··· Input records

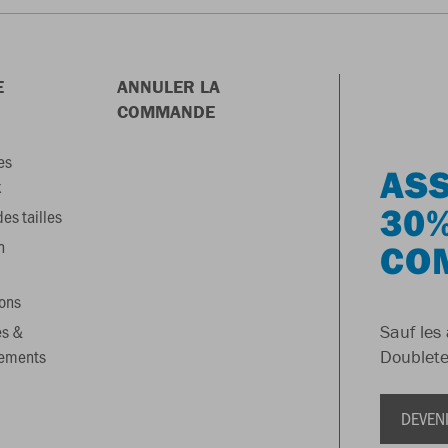
E
ANNULER LA
COMMANDE
es
ASS
x
30%
es tailles
n
CO
ons
es &
Sauf les 
gements
Doublete
DEVEN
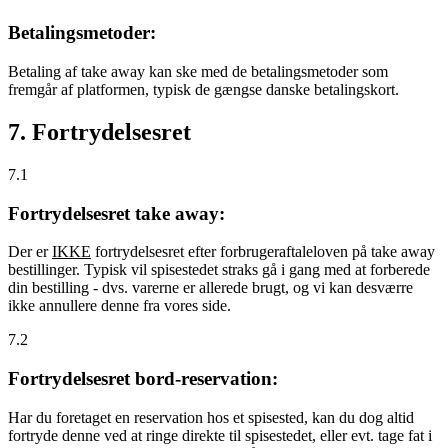
Betalingsmetoder:
Betaling af take away kan ske med de betalingsmetoder som
fremgår af platformen, typisk de gængse danske betalingskort.
7. Fortrydelsesret
7.1
Fortrydelsesret take away:
Der er
IKKE
fortrydelsesret efter forbrugeraftaleloven på take away
bestillinger. Typisk vil spisestedet straks gå i gang med at forberede
din bestilling - dvs. varerne er allerede brugt, og vi kan desværre
ikke annullere denne fra vores side.
7.2
Fortrydelsesret bord-reservation:
Har du foretaget en reservation hos et spisested, kan du dog altid
fortryde denne ved at ringe direkte til spisestedet, eller evt. tage fat i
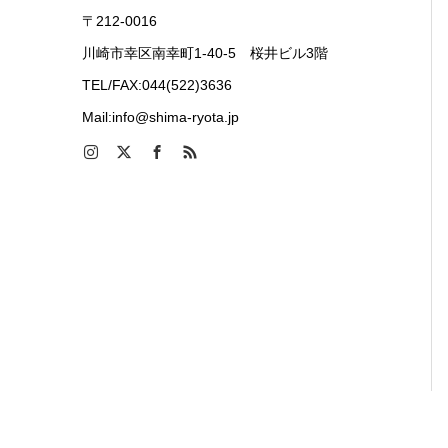
〒212-0016
川崎市幸区南幸町1-40-5 桜井ビル3階
TEL/FAX:044(522)3636
Mail:info@shima-ryota.jp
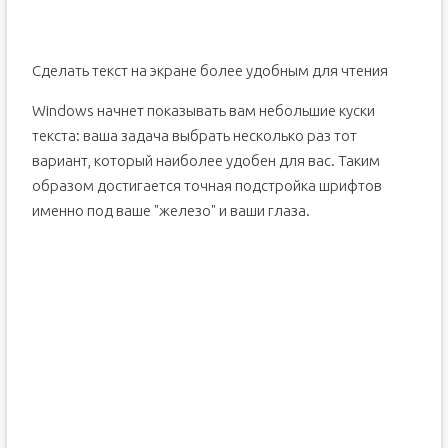
Сделать текст на экране более удобным для чтения
Windows начнет показывать вам небольшие куски
текста: ваша задача выбрать несколько раз тот
вариант, который наиболее удобен для вас. Таким
образом достигается точная подстройка шрифтов
именно под ваше "железо" и ваши глаза.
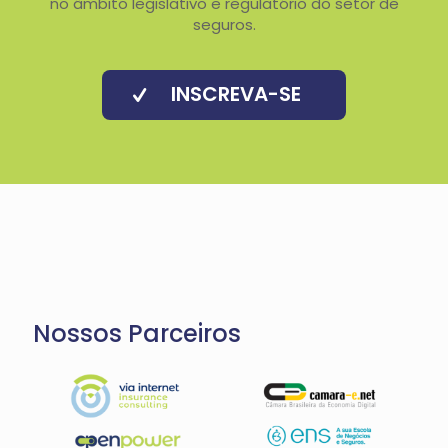
no âmbito legislativo e regulatório do setor de
seguros.
INSCREVA-SE
Nossos Parceiros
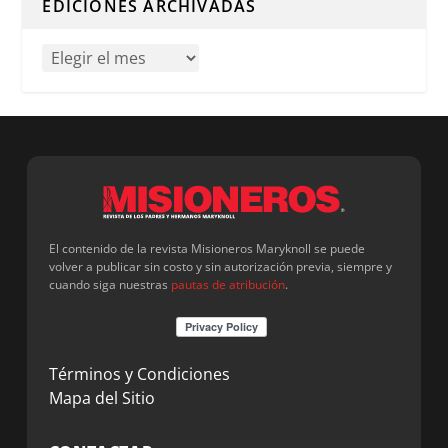
EDICIONES ARCHIVADAS
El contenido de la revista Misioneros Maryknoll se puede
volver a publicar sin costo y sin autorización previa, siempre y
cuando siga nuestras
pautas de atribución
.
Términos y Condiciones
Mapa del Sitio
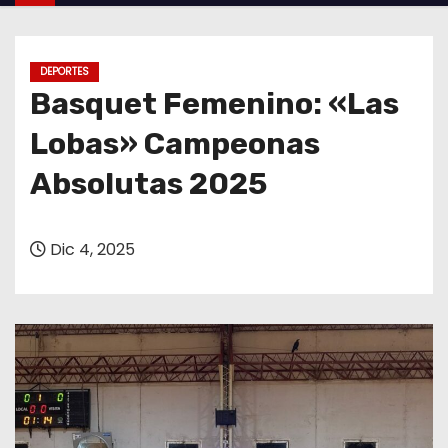
o
DEPORTES
Basquet Femenino: «Las
Lobas» Campeonas
Absolutas 2025
Dic 4, 2025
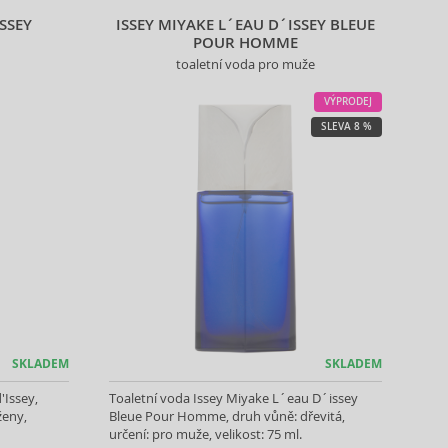
ISSEY
ISSEY MIYAKE L´EAU D´ISSEY BLEUE
POUR HOMME
toaletní voda pro muže
VÝPRODEJ
SLEVA 8 %
SKLADEM
SKLADEM
'Issey,
Toaletní voda Issey Miyake L´eau D´issey
ženy,
Bleue Pour Homme, druh vůně: dřevitá,
určení: pro muže, velikost: 75 ml.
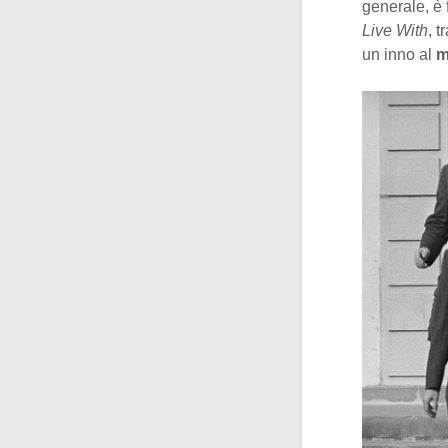
generale, è 
Live With
, t
un inno al
m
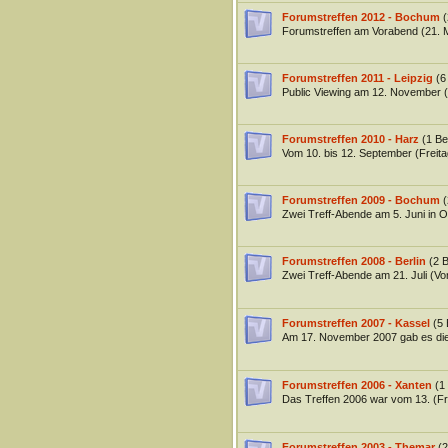
Forumstreffen 2012 - Bochum
(
Forumstreffen am Vorabend (21. M
Forumstreffen 2011 - Leipzig
(6
Public Viewing am 12. November (
Forumstreffen 2010 - Harz
(1 Be
Vom 10. bis 12. September (Freita
Forumstreffen 2009 - Bochum
(
Zwei Treff-Abende am 5. Juni in 
Forumstreffen 2008 - Berlin
(2 B
Zwei Treff-Abende am 21. Juli (Vor
Forumstreffen 2007 - Kassel
(5 
Am 17. November 2007 gab es die
Forumstreffen 2006 - Xanten
(1
Das Treffen 2006 war vom 13. (Fr)
Forumstreffen 2003 - Themar
(2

······

■ Exercise prompt:
Within the listing above, print exactly the stretch beginning at the line that contains "no âmbito legislativo" and finishing at the line that contains "určení: pro muže, velikost: 75 ml.", ends kept, pictures left out, and nothing more.

■ Exercise answer:
no âmbito legislativo e regulatório do setor de
seguros.
INSCREVA-SE
Nossos Parceiros
EDICIONES ARCHIVADAS
El contenido de la revista Misioneros Maryknoll se puede
volver a publicar sin costo y sin autorización previa, siempre y
cuando siga nuestras
pautas de atribución
.
Términos y Condiciones
Mapa del Sitio
o
DEPORTES
Basquet Femenino: «Las
Lobas» Campeonas
Absolutas 2025
Dic 4, 2025
ISSEY
ISSEY MIYAKE L´EAU D´ISSEY BLEUE
POUR HOMME
toaletní voda pro muže
VÝPRODEJ
SLEVA 8 %
SKLADEM
SKLADEM
'Issey,
Toaletní voda Issey Miyake L´eau D´issey
ženy,
Bleue Pour Homme, druh vůně: dřevitá,
určení: pro muže, velikost: 75 ml.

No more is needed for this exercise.